La flexibilización de Bruselas supone que el nivel de emisiones que se le permitirá a la automoción europea en 2035 podrá ascender al 10% del registrado en 2021. El dato ya llevaba días siendo susurrado en Bruselas, medios como el Financial Times o Politico lo habían apuntado, pero nadie lo había dicho con tanta certeza y seguridad.
Esto no deja de ser llamativo, porque Weber no forma parte de la Comisión. No es en absoluto común, pero lo cierto es que el Partido Popular Europeo lleva tiempo luchando por conseguir esta flexibilización. El propio Weber ya afirmó en una entrevista que concedió a EL MUNDO en septiembre que la presidenta de la Comisión Europea, Ursula von der Leyen, iba a "revisar la legislación de emisiones y el motor de combustión volverá, seguirá estando permitido en Europa". Y así ha sido.
Esta tarde, el vicepresidente Séjourné así como los comisarios Dombrovskis, Hoekstra y Tzitzikostas presentarán la medida desde Estrasburgo.
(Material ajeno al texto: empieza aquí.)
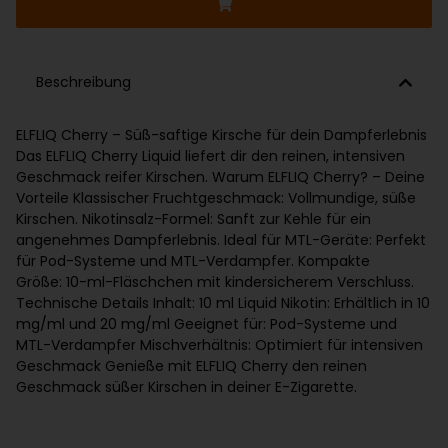
Beschreibung
ELFLIQ Cherry – Süß-saftige Kirsche für dein Dampferlebnis
Das ELFLIQ Cherry Liquid liefert dir den reinen, intensiven
Geschmack reifer Kirschen. Warum ELFLIQ Cherry? – Deine
Vorteile Klassischer Fruchtgeschmack: Vollmundige, süße
Kirschen. Nikotinsalz-Formel: Sanft zur Kehle für ein
angenehmes Dampferlebnis. Ideal für MTL-Geräte: Perfekt
für Pod-Systeme und MTL-Verdampfer. Kompakte
Größe: 10-ml-Fläschchen mit kindersicherem Verschluss.
Technische Details Inhalt: 10 ml Liquid Nikotin: Erhältlich in 10
mg/ml und 20 mg/ml Geeignet für: Pod-Systeme und
MTL-Verdampfer Mischverhältnis: Optimiert für intensiven
Geschmack Genieße mit ELFLIQ Cherry den reinen
Geschmack süßer Kirschen in deiner E-Zigarette.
La modificación de los objetivos es un alivio para el sector de la automoción europeo, que está viviendo momentos muy complicados y para el que la prohibición total de los motores de combustión podría haber sido fatal. De ahí la presión de Weber y también del canciller Friedrich Merz, a su compatriota Von der Leyen.
Y la actual Comisión, por su parte, sigue deshaciendo parte de las medidas que tomó la anterior. Ambas presididas por la alta funcionaria alemana, sí, pero ambas con un enfoque y unos objetivos muy diferentes.